◆ What this task involves: Copy the entries exactly. Leave out any pictures.

**** Data

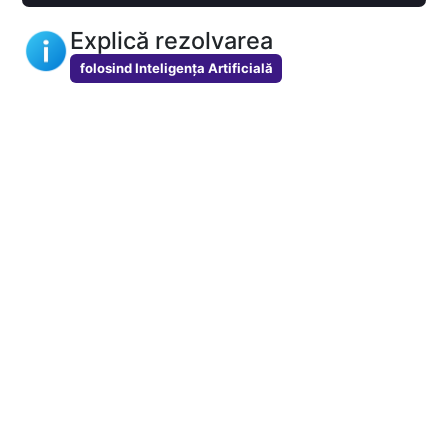
Explică rezolvarea
folosind Inteligența Artificială
Folosește
modelul nostru de AI
special antrenament
pentru a rezolva problemele de pe PBinfo! În baza
creditelor AI primești
explicații pentru probleme
, pe
care le alegi și le rulezi exact atunci când dorești,
la
un singur click distanță
! Află mai multe informații:
👉 Achiziționează credite AI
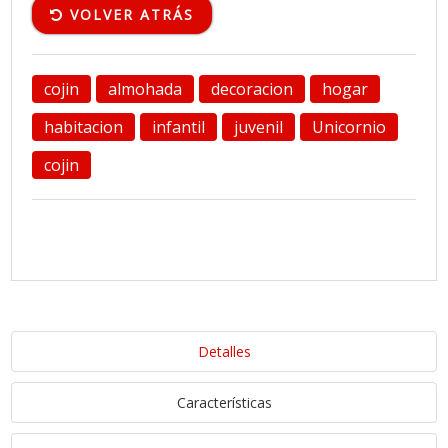
VOLVER ATRÁS
cojin
almohada
decoracion
hogar
habitacion
infantil
juvenil
Unicornio
cojin
Detalles
Características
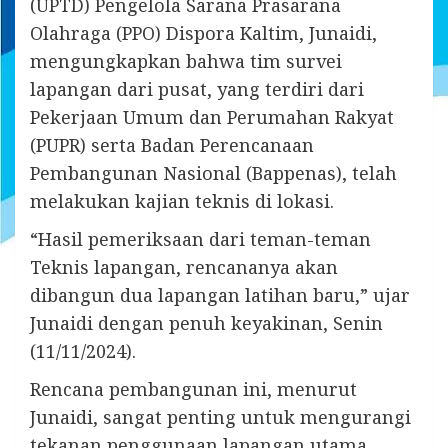
(UPTD) Pengelola Sarana Prasarana
Olahraga (PPO) Dispora Kaltim, Junaidi,
mengungkapkan bahwa tim survei
lapangan dari pusat, yang terdiri dari
Pekerjaan Umum dan Perumahan Rakyat
(PUPR) serta Badan Perencanaan
Pembangunan Nasional (Bappenas), telah
melakukan kajian teknis di lokasi.
“Hasil pemeriksaan dari teman-teman
Teknis lapangan, rencananya akan
dibangun dua lapangan latihan baru,” ujar
Junaidi dengan penuh keyakinan, Senin
(11/11/2024).
Rencana pembangunan ini, menurut
Junaidi, sangat penting untuk mengurangi
tekanan penggunaan lapangan utama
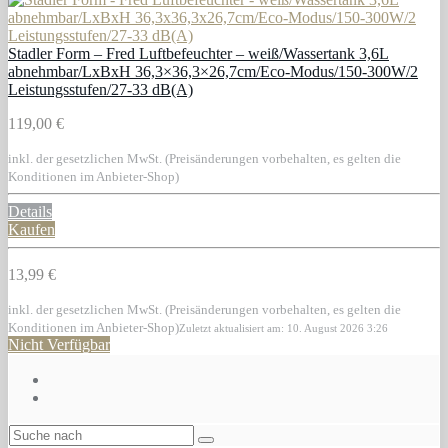
Stadler Form – Fred Luftbefeuchter – weiß/Wassertank 3,6L
abnehmbar/LxBxH 36,3×36,3×26,7cm/Eco-Modus/150-300W/2
Leistungsstufen/27-33 dB(A)
119,00 €
inkl. der gesetzlichen MwSt. (Preisänderungen vorbehalten, es gelten die
Konditionen im Anbieter-Shop)
Details
Kaufen
13,99 €
inkl. der gesetzlichen MwSt. (Preisänderungen vorbehalten, es gelten die
Konditionen im Anbieter-Shop)
Zuletzt aktualisiert am: 10. August 2026 3:26
Nicht Verfügbar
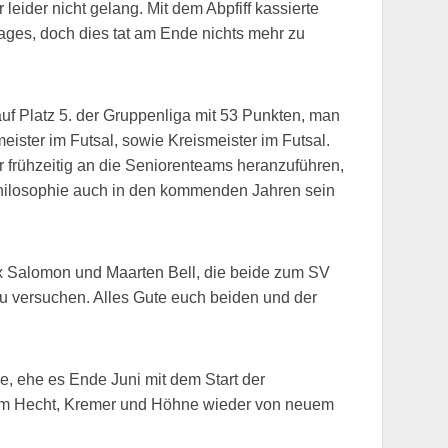
leider nicht gelang. Mit dem Abpfiff kassierte
ages, doch dies tat am Ende nichts mehr zu
auf Platz 5. der Gruppenliga mit 53 Punkten, man
ister im Futsal, sowie Kreismeister im Futsal.
r frühzeitig an die Seniorenteams heranzuführen,
 Philosophie auch in den kommenden Jahren sein
x Salomon und Maarten Bell, die beide zum SV
u versuchen. Alles Gute euch beiden und der
, ehe es Ende Juni mit dem Start der
am Hecht, Kremer und Höhne wieder von neuem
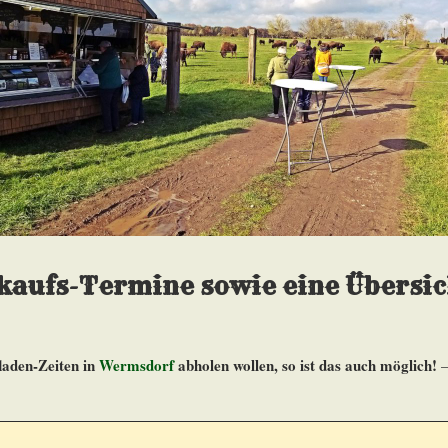
rkaufs-Termine sowie eine Übersi
fladen-Zeiten in
Wermsdorf
abholen wollen, so ist das auch möglich!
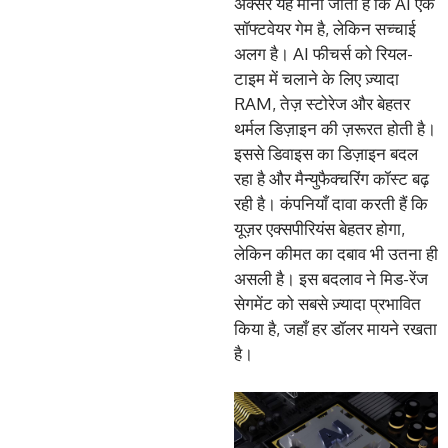
अक्सर यह माना जाता है कि AI एक
सॉफ्टवेयर गेम है, लेकिन सच्चाई
अलग है। AI फीचर्स को रियल-
टाइम में चलाने के लिए ज़्यादा
RAM, तेज़ स्टोरेज और बेहतर
थर्मल डिज़ाइन की ज़रूरत होती है।
इससे डिवाइस का डिज़ाइन बदल
रहा है और मैन्युफैक्चरिंग कॉस्ट बढ़
रही है। कंपनियाँ दावा करती हैं कि
यूज़र एक्सपीरियंस बेहतर होगा,
लेकिन कीमत का दबाव भी उतना ही
असली है। इस बदलाव ने मिड-रेंज
सेगमेंट को सबसे ज़्यादा प्रभावित
किया है, जहाँ हर डॉलर मायने रखता
है।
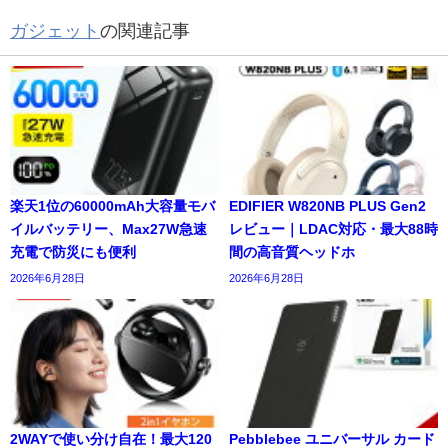
ガジェット
の関連記事
楽天1位の60000mAh大容量モバ
EDIFIER W820NB PLUS Gen2
イルバッテリー、Max27W急速
レビュー｜LDAC対応・最大88時
充電で防災にも便利
間の高音質ヘッドホ
2026年6月28日
2026年6月28日
2WAYで使い分け自在！最大120
Pebblebee ユニバーサル カード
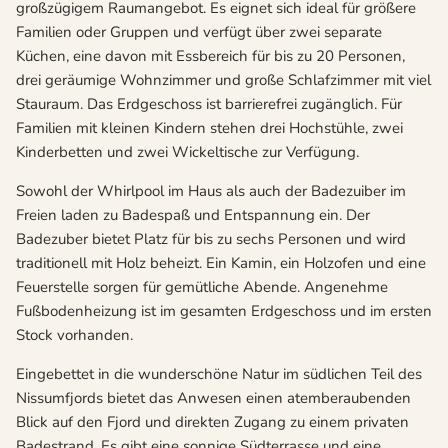
großzügigem Raumangebot. Es eignet sich ideal für größere
Familien oder Gruppen und verfügt über zwei separate
Küchen, eine davon mit Essbereich für bis zu 20 Personen,
drei geräumige Wohnzimmer und große Schlafzimmer mit viel
Stauraum. Das Erdgeschoss ist barrierefrei zugänglich. Für
Familien mit kleinen Kindern stehen drei Hochstühle, zwei
Kinderbetten und zwei Wickeltische zur Verfügung.
Sowohl der Whirlpool im Haus als auch der Badezuiber im
Freien laden zu Badespaß und Entspannung ein. Der
Badezuber bietet Platz für bis zu sechs Personen und wird
traditionell mit Holz beheizt. Ein Kamin, ein Holzofen und eine
Feuerstelle sorgen für gemütliche Abende. Angenehme
Fußbodenheizung ist im gesamten Erdgeschoss und im ersten
Stock vorhanden.
Eingebettet in die wunderschöne Natur im südlichen Teil des
Nissumfjords bietet das Anwesen einen atemberaubenden
Blick auf den Fjord und direkten Zugang zu einem privaten
Badestrand. Es gibt eine sonnige Südterrasse und eine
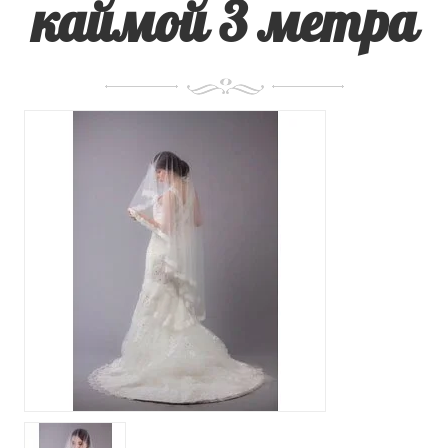
каймой 3 метра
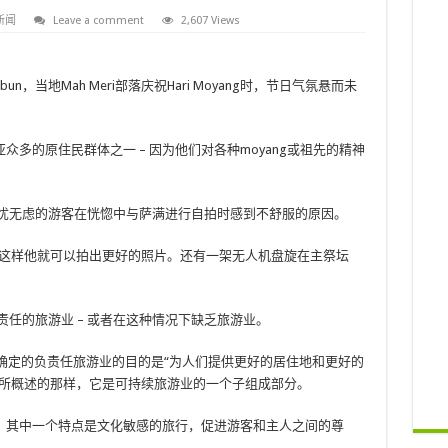
新闻
Leave a comment
2,607 Views
i Bunbun，当地Mah Meri部落庆祝Hari Moyang时，节日气氛悬而未
众多的原住民群体之一 – 因为他们对各种moyang或祖先的精神
观察一些无忧无虑的游客在恍惚中与萨满进行自拍时感到不舒服的原因。
，这样他就可以拍出更好的照片。还有一架无人机盘旋在主祭坛
，暗指负责任的旅游业 – 或者在这种情况下缺乏旅游业。
间确定的负责任旅游业的目的是“为人们提供更好的居住地和更好的
织所概述的那样，它是可持续旅游业的一个子组成部分。
。其中一个特点是文化敏感的旅行，促进游客和主人之间的尊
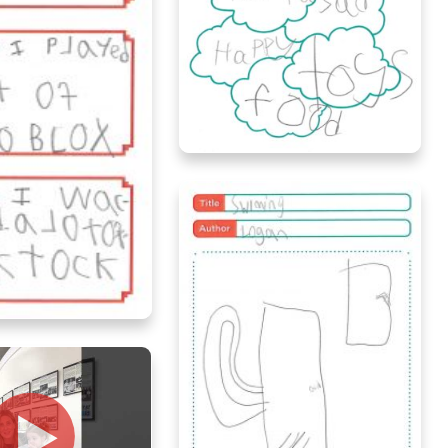
Natalie, age 8, Alberta
, age 8, Alberta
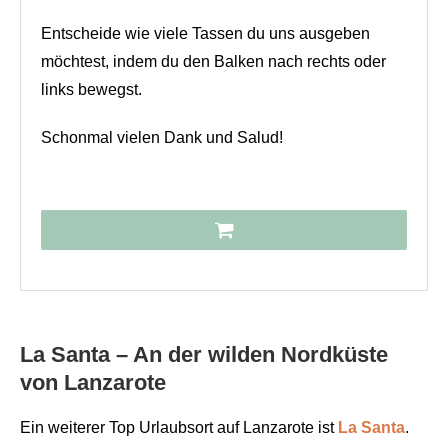
Entscheide wie viele Tassen du uns ausgeben
möchtest, indem du den Balken nach rechts oder
links bewegst.
Schonmal vielen Dank und Salud!
La Santa – An der wilden Nordküste
von Lanzarote
Ein weiterer Top Urlaubsort auf Lanzarote ist
La Santa
.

********

◆ Answer to this task:
Explică rezolvarea
folosind Inteligența Artificială
Folosește
modelul nostru de AI
special antrenament
pentru a rezolva problemele de pe PBinfo! În baza
creditelor AI primești
explicații pentru probleme
, pe
care le alegi și le rulezi exact atunci când dorești,
la
un singur click distanță
! Află mai multe informații:
👉 Achiziționează credite AI
VOLVER ATRÁS
cojin
almohada
decoracion
hogar
habitacion
infantil
juvenil
Unicornio
cojin
Detalles
Características
(UPTD) Pengelola Sarana Prasarana
Olahraga (PPO) Dispora Kaltim, Junaidi,
mengungkapkan bahwa tim survei
lapangan dari pusat, yang terdiri dari
Pekerjaan Umum dan Perumahan Rakyat
(PUPR) serta Badan Perencanaan
Pembangunan Nasional (Bappenas), telah
melakukan kajian teknis di lokasi.
“Hasil pemeriksaan dari teman-teman
Teknis lapangan, rencananya akan
dibangun dua lapangan latihan baru,” ujar
Junaidi dengan penuh keyakinan, Senin
(11/11/2024).
Rencana pembangunan ini, menurut
Junaidi, sangat penting untuk mengurangi
tekanan penggunaan lapangan utama
Stadler Form – Fred Luftbefeuchter – weiß/Wassertank 3,6L
abnehmbar/LxBxH 36,3×36,3×26,7cm/Eco-Modus/150-300W/2
Leistungsstufen/27-33 dB(A)
119,00 €
inkl. der gesetzlichen MwSt. (Preisänderungen vorbehalten, es gelten die
Konditionen im Anbieter-Shop)
Details
Kaufen
13,99 €
inkl. der gesetzlichen MwSt. (Preisänderungen vorbehalten, es gelten die
Konditionen im Anbieter-Shop)
Zuletzt aktualisiert am: 10. August 2026 3:26
Nicht Verfügbar
leider nicht gelang. Mit dem Abpfiff kassierte
ages, doch dies tat am Ende nichts mehr zu
auf Platz 5. der Gruppenliga mit 53 Punkten, man
ister im Futsal, sowie Kreismeister im Futsal.
r frühzeitig an die Seniorenteams heranzuführen,
 Philosophie auch in den kommenden Jahren sein
x Salomon und Maarten Bell, die beide zum SV
u versuchen. Alles Gute euch beiden und der
, ehe es Ende Juni mit dem Start der
am Hecht, Kremer und Höhne wieder von neuem
rkaufs-Termine sowie eine Übersi
fladen-Zeiten in
Wermsdorf
abholen wollen, so ist das auch möglich!
अक्सर यह माना जाता है कि AI एक
सॉफ्टवेयर गेम है, लेकिन सच्चाई
अलग है। AI फीचर्स को रियल-
टाइम में चलाने के लिए ज़्यादा
RAM, तेज़ स्टोरेज और बेहतर
थर्मल डिज़ाइन की ज़रूरत होती है।
इससे डिवाइस का डिज़ाइन बदल
रहा है और मैन्युफैक्चरिंग कॉस्ट बढ़
रही है। कंपनियाँ दावा करती हैं कि
यूज़र एक्सपीरियंस बेहतर होगा,
लेकिन कीमत का दबाव भी उतना ही
असली है। इस बदलाव ने मिड-रेंज
सेगमेंट को सबसे ज़्यादा प्रभावित
किया है, जहाँ हर डॉलर मायने रखता
है।
ガジェット
の関連記事
楽天1位の60000mAh大容量モバ
EDIFIER W820NB PLUS Gen2
イルバッテリー、Max27W急速
レビュー｜LDAC対応・最大88時
充電で防災にも便利
間の高音質ヘッドホ
2026年6月28日
2026年6月28日
2WAYで使い分け自在！最大120
Pebblebee ユニバーサル カード
großzügigem Raumangebot. Es eignet sich ideal für größere
Familien oder Gruppen und verfügt über zwei separate
Küchen, eine davon mit Essbereich für bis zu 20 Personen,
drei geräumige Wohnzimmer und große Schlafzimmer mit viel
Stauraum. Das Erdgeschoss ist barrierefrei zugänglich. Für
Familien mit kleinen Kindern stehen drei Hochstühle, zwei
Kinderbetten und zwei Wickeltische zur Verfügung.
Sowohl der Whirlpool im Haus als auch der Badezuiber im
Freien laden zu Badespaß und Entspannung ein. Der
Badezuber bietet Platz für bis zu sechs Personen und wird
traditionell mit Holz beheizt. Ein Kamin, ein Holzofen und eine
Feuerstelle sorgen für gemütliche Abende. Angenehme
Fußbodenheizung ist im gesamten Erdgeschoss und im ersten
Stock vorhanden.
Eingebettet in die wunderschöne Natur im südlichen Teil des
Nissumfjords bietet das Anwesen einen atemberaubenden
Blick auf den Fjord und direkten Zugang zu einem privaten
Badestrand. Es gibt eine sonnige Südterrasse und eine
каймой 3 метра
新闻
Leave a comment
2,607 Views
i Bunbun，当地Mah Meri部落庆祝Hari Moyang时，节日气氛悬而未
众多的原住民群体之一 – 因为他们对各种moyang或祖先的精神
观察一些无忧无虑的游客在恍惚中与萨满进行自拍时感到不舒服的原因。
，这样他就可以拍出更好的照片。还有一架无人机盘旋在主祭坛
，暗指负责任的旅游业 – 或者在这种情况下缺乏旅游业。
间确定的负责任旅游业的目的是“为人们提供更好的居住地和更好的
织所概述的那样，它是可持续旅游业的一个子组成部分。
。其中一个特点是文化敏感的旅行，促进游客和主人之间的尊
Natalie, age 8, Alberta
, age 8, Alberta
Entscheide wie viele Tassen du uns ausgeben
möchtest, indem du den Balken nach rechts oder
links bewegst.
Schonmal vielen Dank und Salud!
La Santa – An der wilden Nordküste
von Lanzarote
Ein weiterer Top Urlaubsort auf Lanzarote ist
La Santa
.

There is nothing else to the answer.